Sunny crashed somewhere near Miami. After sorting out which way was north and that, yes, he did want to go that way, he found Sideswipe along the way and arrived at the base. Um. There was Jet Judo and much accusing of him being interested in more than just Thundercracker's wings. Then he met Runabout.

Cue up the dramallamas!

 

First there was the constant bickering about whether or not Sunny was being a good boyfriend (He wasn't). Then Sunny took off to Mexico for a day because Siders was feeling neglected. He came back to Runabout bonded to Sixshot.

 

Cue the dramarhino.

 

There were EPIC fights. Several of them. For days and days and days. Finally, Runabout gave them an ultimatium, and they came to an agreement. (Read: Sunny said, "Fuckit, do what you want. You're going to anyways.") And all was good for about a day.

Then Sunny managed to pull the absolute worst stunt EVER, and Runabout kicked him to the curb.

This led to much ill-timed sulking in Mexico, until Getsueni showed up and irritated Sunny right out of his emo.
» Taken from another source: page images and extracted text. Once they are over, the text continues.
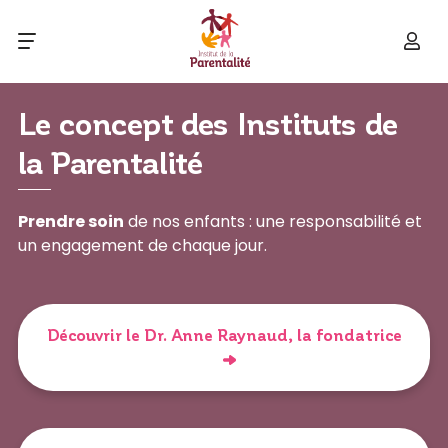
Le concept des Instituts de
la Parentalité
Prendre soin
de nos enfants : une responsabilité et
un engagement de chaque jour.
Découvrir le Dr. Anne Raynaud, la fondatrice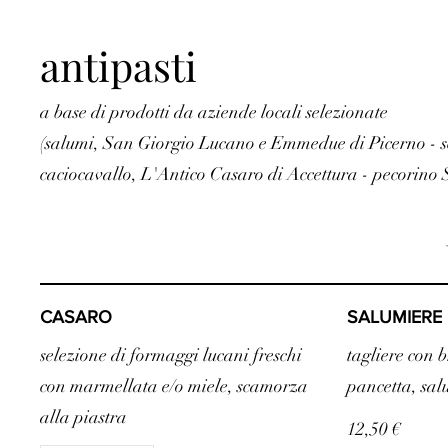
antipasti
a base di prodotti da aziende locali selezionate
(salumi, San Giorgio Lucano e Emmedue di Picerno - sc
caciocavallo, L'Antico Casaro di Accettura - pecorino S
CASARO
SALUMIERE
selezione di formaggi lucani freschi
tagliere con 
con marmellata e/o miele, scamorza
pancetta, sal
alla piastra
12,50 €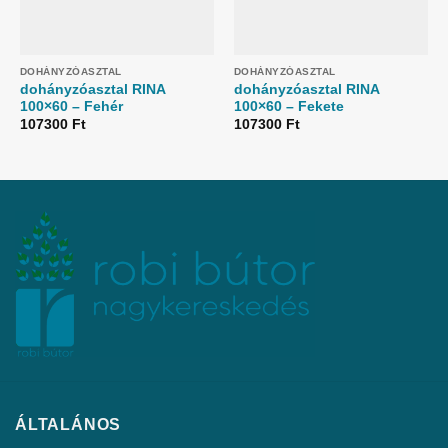
DOHÁNYZÓASZTAL
DOHÁNYZÓASZTAL
dohányzóasztal RINA
dohányzóasztal RINA
100×60 – Fehér
100×60 – Fekete
107300
Ft
107300
Ft
ÁLTALÁNOS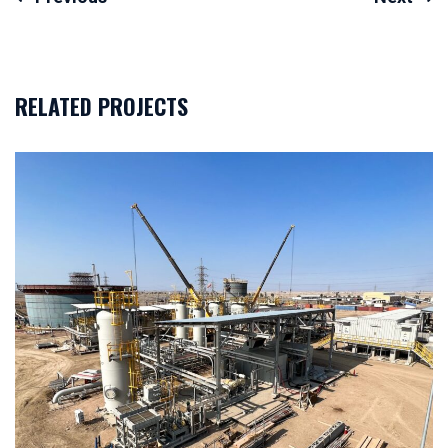
Yazı
dolaşımı
RELATED PROJECTS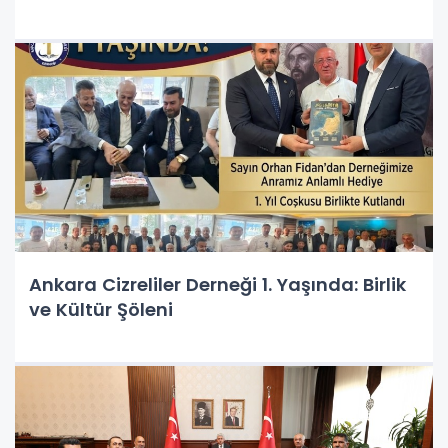
Ankara Cizreliler Derneği 1. Yaşında: Birlik
ve Kültür Şöleni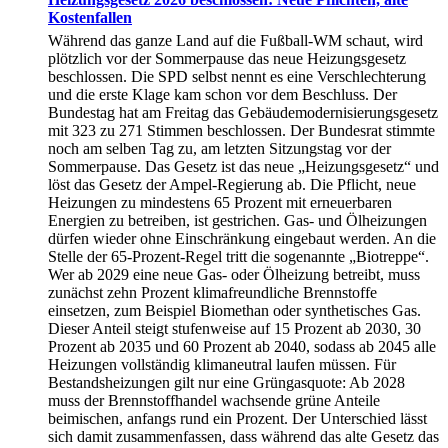
Kostenfallen
Während das ganze Land auf die Fußball-WM schaut, wird
plötzlich vor der Sommerpause das neue Heizungsgesetz
beschlossen. Die SPD selbst nennt es eine Verschlechterung
und die erste Klage kam schon vor dem Beschluss. Der
Bundestag hat am Freitag das Gebäudemodernisierungsgesetz
mit 323 zu 271 Stimmen beschlossen. Der Bundesrat stimmte
noch am selben Tag zu, am letzten Sitzungstag vor der
Sommerpause. Das Gesetz ist das neue „Heizungsgesetz“ und
löst das Gesetz der Ampel-Regierung ab. Die Pflicht, neue
Heizungen zu mindestens 65 Prozent mit erneuerbaren
Energien zu betreiben, ist gestrichen. Gas- und Ölheizungen
dürfen wieder ohne Einschränkung eingebaut werden. An die
Stelle der 65-Prozent-Regel tritt die sogenannte „Biotreppe“.
Wer ab 2029 eine neue Gas- oder Ölheizung betreibt, muss
zunächst zehn Prozent klimafreundliche Brennstoffe
einsetzen, zum Beispiel Biomethan oder synthetisches Gas.
Dieser Anteil steigt stufenweise auf 15 Prozent ab 2030, 30
Prozent ab 2035 und 60 Prozent ab 2040, sodass ab 2045 alle
Heizungen vollständig klimaneutral laufen müssen. Für
Bestandsheizungen gilt nur eine Grüngasquote: Ab 2028
muss der Brennstoffhandel wachsende grüne Anteile
beimischen, anfangs rund ein Prozent. Der Unterschied lässt
sich damit zusammenfassen, dass während das alte Gesetz das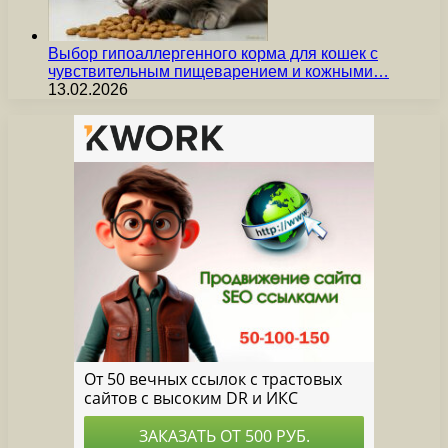
Выбор гипоаллергенного корма для кошек с
чувствительным пищеварением и кожными…
13.02.2026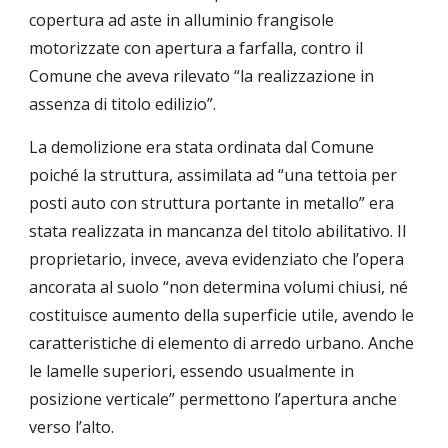
copertura ad aste in alluminio frangisole 
motorizzate con apertura a farfalla, contro il 
Comune che aveva rilevato “la realizzazione in 
assenza di titolo edilizio”.
La demolizione era stata ordinata dal Comune 
poiché la struttura, assimilata ad “una tettoia per 
posti auto con struttura portante in metallo” era 
stata realizzata in mancanza del titolo abilitativo. Il 
proprietario, invece, aveva evidenziato che l’opera 
ancorata al suolo “non determina volumi chiusi, né 
costituisce aumento della superficie utile, avendo le 
caratteristiche di elemento di arredo urbano. Anche 
le lamelle superiori, essendo usualmente in 
posizione verticale” permettono l’apertura anche 
verso l’alto.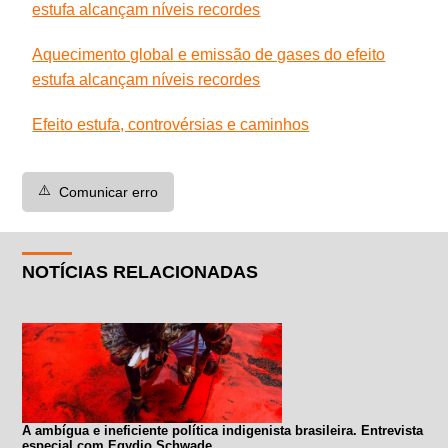
estufa alcançam níveis recordes
Aquecimento global e emissão de gases do efeito
estufa alcançam níveis recordes
Efeito estufa, controvérsias e caminhos
⚠️
Comunicar erro
NOTÍCIAS RELACIONADAS
A ambígua e ineficiente política indigenista brasileira. Entrevista
especial com Egydio Schwade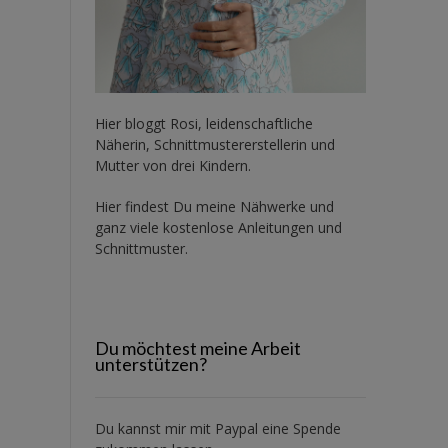
Hier bloggt Rosi, leidenschaftliche
Näherin, Schnittmustererstellerin und
Mutter von drei Kindern.
Hier findest Du meine Nähwerke und
ganz viele kostenlose Anleitungen und
Schnittmuster.
Du möchtest meine Arbeit
unterstützen?
Du kannst mir mit
Paypal
eine Spende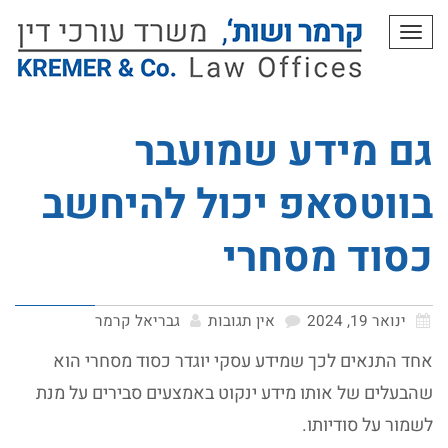
תפריט
גם מידע שמועבר
בווטסאפ יכול להיחשב
כסוד מסחרי
ינואר 19, 2024
אין תגובות
גבריאל קרמר
אחד התנאים לכך שמידע עסקי יוגדר כסוד מסחרי הוא
שהבעלים של אותו מידע ינקוט באמצעים סבירים על מנת
לשמור על סודיותו.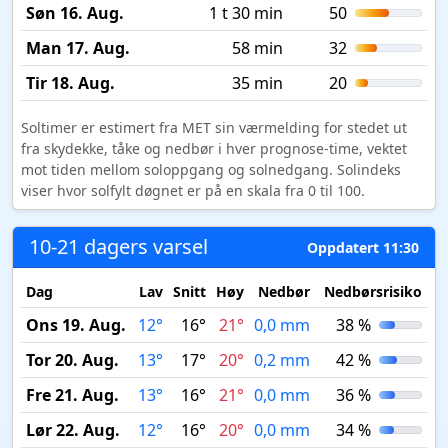
Søn 16. Aug.
1 t 30 min
50
Man 17. Aug.
58 min
32
Tir 18. Aug.
35 min
20
Soltimer er estimert fra MET sin værmelding for stedet ut
fra skydekke, tåke og nedbør i hver prognose-time, vektet
mot tiden mellom soloppgang og solnedgang. Solindeks
viser hvor solfylt døgnet er på en skala fra 0 til 100.
10-21 dagers varsel
Oppdatert 11:30
Dag
Lav
Snitt
Høy
Nedbør
Nedbørsrisiko
M
Ons 19. Aug.
12°
16°
21°
0,0 mm
38 %
Tor 20. Aug.
13°
17°
20°
0,2 mm
42 %
Fre 21. Aug.
13°
16°
21°
0,0 mm
36 %
Lør 22. Aug.
12°
16°
20°
0,0 mm
34 %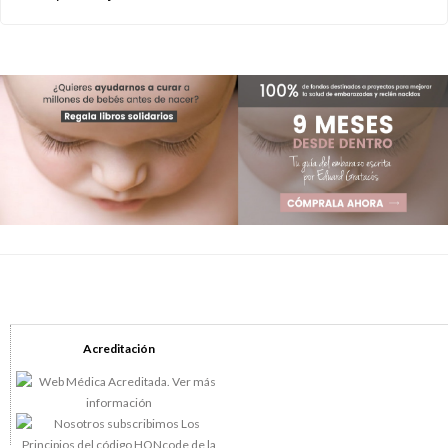
Acreditación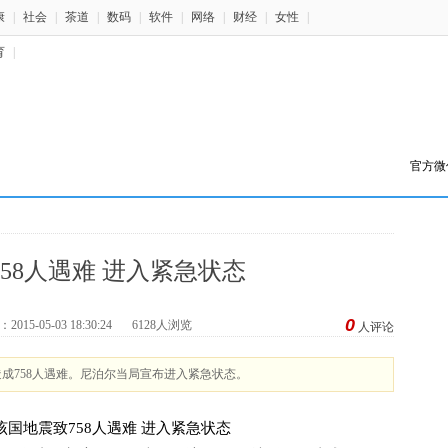
康
|
社会
|
茶道
|
数码
|
软件
|
网络
|
财经
|
女性
|
育
|
官方微
58人遇难 进入紧急状态
0
15-05-03 18:30:24
6128人浏览
人评论
造成758人遇难。尼泊尔当局宣布进入紧急状态。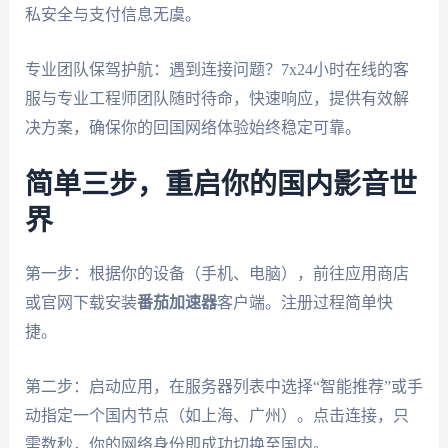
私安全与支付信息无虞。
专业团队保驾护航：遇到连接问题？7x24小时在线的客
服与专业工程师团队随时待命，快速响应，提供有效解
决方案，确保你的回国网络体验始终稳定可靠。
简单三步，重启你的国内影音世
界
第一步：根据你的设备（手机、电脑），前往应用商店
或官网下载安装
番茄加速器
客户端。注册过程简单快
捷。
第二步：启动应用，在服务器列表中选择“智能推荐”或手
动指定一个国内节点（如上海、广州）。点击连接，只
需数秒，你的网络身份即成功切换至国内。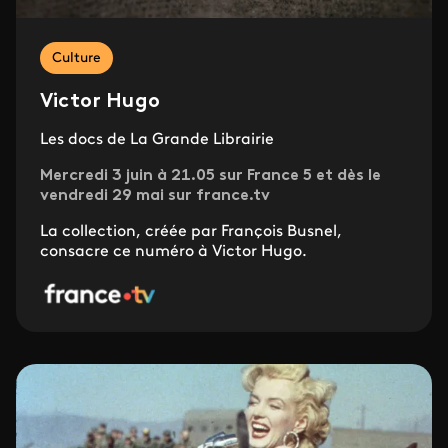
Culture
Victor Hugo
Les docs de La Grande Librairie
Mercredi 3 juin à 21.05 sur France 5 et dès le
vendredi 29 mai sur france.tv
La collection, créée par François Busnel,
consacre ce numéro à Victor Hugo.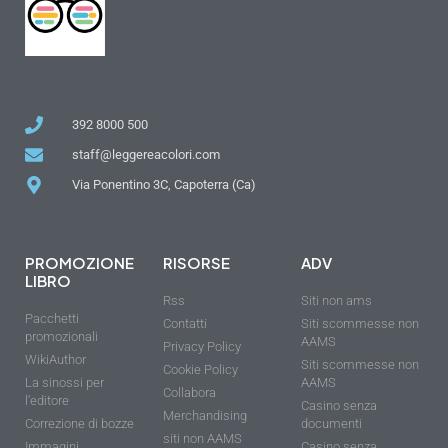
392 8000 500
staff@leggereacolori.com
Via Ponentino 3C, Capoterra (Ca)
PROMOZIONE
RISORSE
ADV
LIBRO
Rss
Siti non ams
Pacchetti
Contatti
Siti scommesse non
promozionali
AAMS
Privacy Policy
WikiAuthor
Siti scommesse non
Cookie Policy
La sinossi per
AAMS
Collabora
l'editore
Casino senza
Merchandising
Correzione di bozze
documenti
siti non AAMS
Immagini
Casino senza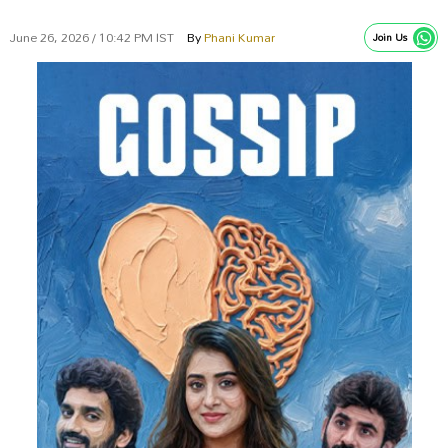
June 26, 2026 / 10:42 PM IST
By
Phani Kumar
Join Us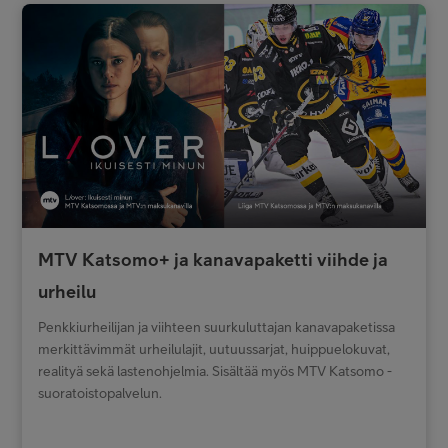
MTV Katsomo+ ja kanavapaketti viihde ja
urheilu
Penkkiurheilijan ja viihteen suurkuluttajan kanavapaketissa
merkittävimmät urheilulajit, uutuussarjat, huippuelokuvat,
realityä sekä lastenohjelmia. Sisältää myös MTV Katsomo -
suoratoistopalvelun.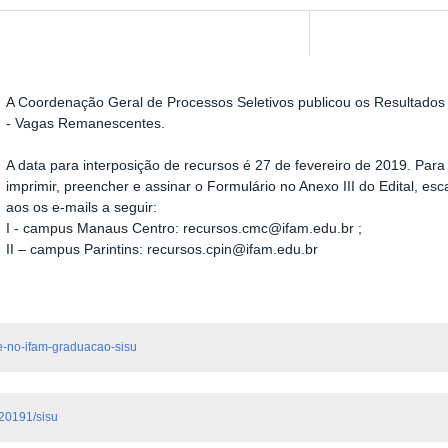
A Coordenação Geral de Processos Seletivos publicou os Resultados 
- Vagas Remanescentes.
A data para interposição de recursos é 27 de fevereiro de 2019. Para
imprimir, preencher e assinar o Formulário no Anexo III do Edital, 
aos os e-mails a seguir:
I - campus Manaus Centro: recursos.cmc@ifam.edu.br ;
II – campus Parintins: recursos.cpin@ifam.edu.br
de-no-ifam-graduacao-sisu
s20191/sisu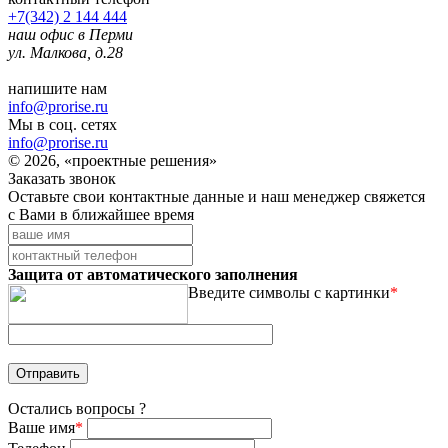
+7(342) 2 144 444
наш офис в Перми
ул. Малкова, д.28
напишите нам
info@prorise.ru
Мы в соц. сетях
info@prorise.ru
© 2026, «проектные решения»
Заказать звонок
Оставьте свои контактные данные и наш менеджер свяжется
с Вами в ближайшее время
Защита от автоматического заполнения
Введите символы с картинки
*
Остались вопросы ?
Ваше имя
*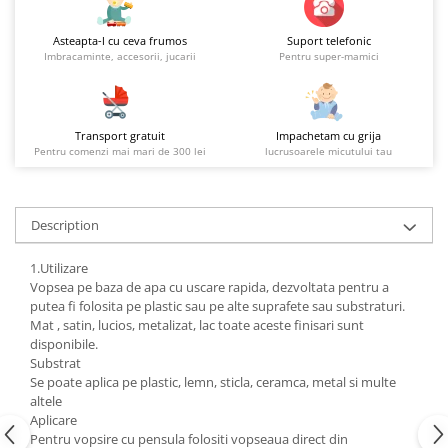
Asteapta-l cu ceva frumos
Suport telefonic
Imbracaminte, accesorii, jucarii
Pentru super-mamici
Transport gratuit
Impachetam cu grija
Pentru comenzi mai mari de 300 lei
lucrusoarele micutului tau
Description
1.Utilizare
Vopsea pe baza de apa cu uscare rapida, dezvoltata pentru a
putea fi folosita pe plastic sau pe alte suprafete sau substraturi.
Mat , satin, lucios, metalizat, lac toate aceste finisari sunt
disponibile.
Substrat
Se poate aplica pe plastic, lemn, sticla, ceramca, metal si multe
altele
Aplicare
Pentru vopsire cu pensula folositi vopseaua direct din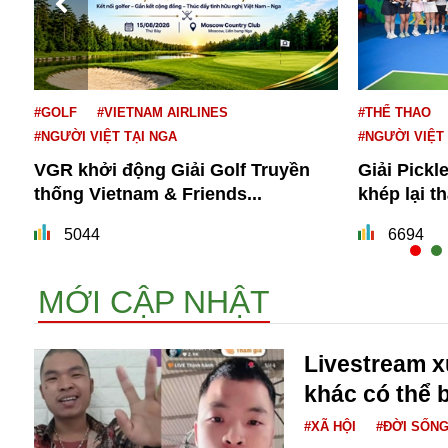
#GOLF
#VIETNAM AIRLINES
#THỂ THAO
#NGƯỜI VIỆT TẠI NGA
#NGƯỜI VIỆT
VGR khởi động Giải Golf Truyền
Giải Pickl
thống Vietnam & Friends...
khép lại t
Bói toán
Bóng đá
5044
6694
Bill Gates
BĐS
MỚI CẬP NHẬT
Bí ẩn
Bitcoin
Bamboo Airways
Livestream 
Báo Nga có gì?
khác có thể b
Biển Đông
Barrack Obama
#XÃ HỘI
#ĐỜI SỐN
Bắc Kinh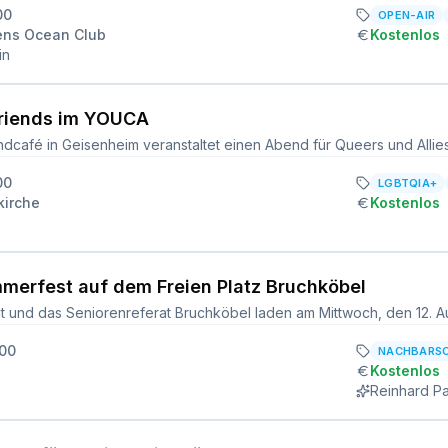
00
OPEN-AIR
ns Ocean Club
Kostenlos
in
riends im YOUCA
00
LGBTQIA+
irche
Kostenlos
merfest auf dem Freien Platz Bruchköbel
:00
NACHBARS
Kostenlos
Reinhard Pa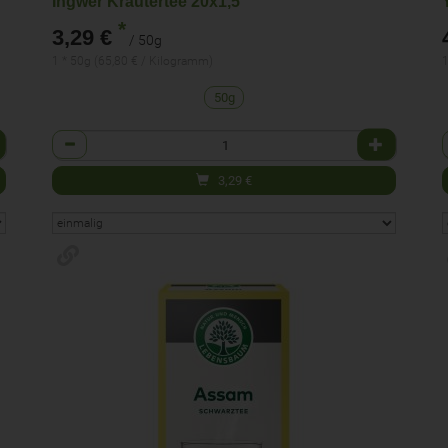
Ingwer Kräutertee 20x1,5
*
3,29 €
/ 50g
1 * 50g (65,80 € / Kilogramm)
1
50g
Anzahl
3,29
€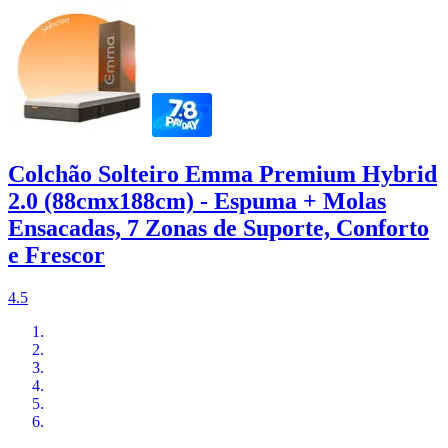
Colchão Solteiro Emma Premium Hybrid
2.0 (88cmx188cm) - Espuma + Molas
Ensacadas, 7 Zonas de Suporte, Conforto
e Frescor
4.5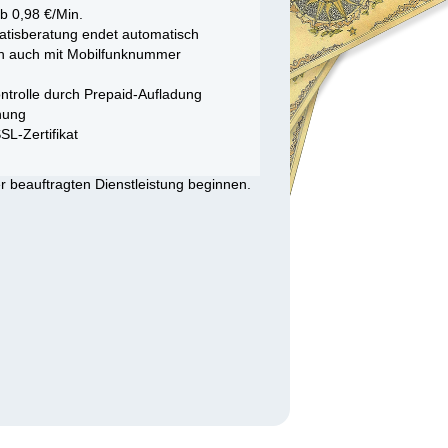
b 0,98 €/Min.
atisberatung endet automatisch
h auch mit Mobilfunknummer
ntrolle durch Prepaid-Aufladung
nung
SL-Zertifikat
er beauftragten Dienstleistung beginnen.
They're bonded now. Go figure. Getsuei is now learning the Joys of Dating Sunny, including but not limited to Sunny's Inabilities To Cope, Communicate Or Go A Whole Day Without Getting In A Fight, Sideswipe, and Sunny-Mun's Real Life, Which Is Dedicated To Cockblocking Sunny. Highlights of their relationship include Sunny thinking the bonding process was "a new kind of kinky sex" and Getsuei throwing a pair of vibrating panties at Sunny's head.

 

At the same time all this was going on, Sunny defected to the Crackions with his brother, was adopted by Thundercracker, and spent a lot of time wishing to wipe humanity off the face of the planet. He's vaguely aware of something involving Section Eight, or possibly Vector Sigma, or maybe Unicron, whatever that is.

 

Sunny-mun has bowed to fate and given up on Naniwrimo, having managed to stick with it for a record-breaking seventeen days. This is all y'alls fault.

 

Profile

 

Big, yellow, short-tempered and one hell of an attention whore, Sunny can generally be found in the medbay or common room, depending on his current level of emo. He has an endless bucket of popcorn and supply of twisty straws, which he's willing to share, along with his tequila. Depending on who's around, he's either the Second Coming of Charles Bronson or a total woobie. There's a list for the second:

 

This, with the addition of Ironhide, Ratchet, and Scorponok is also the complete list of People Who Sunny Gives a Slag About. Apparently, he's got a thing for the cute ones. Mess with anyone on aforementioned list, and Sunny will introduce you to his good friends Missile and Launcher.

We're not quite sure what he's using for a microprocessor, but the current theroy is a Frito that Bluestreak nommed half of. He also has failed to download a dictionary file containing words of more than two syllables, which is sort of a problem.

 

There was going to be more here, but Sunny-mun has work.

 

Sunny is generally up for anything involving guns, Jet Judo, or alcohol.

 

If we were in a parallel universe, Tracks would be way, way prettier than him. I mean, have you seen those things on the side of his head? But we're not. :B

 

We can't forget Sunny's award winning strategy for avoiding conflicts... going to Mexico! If that's really an award-winning strategy, Sunny wants his medal.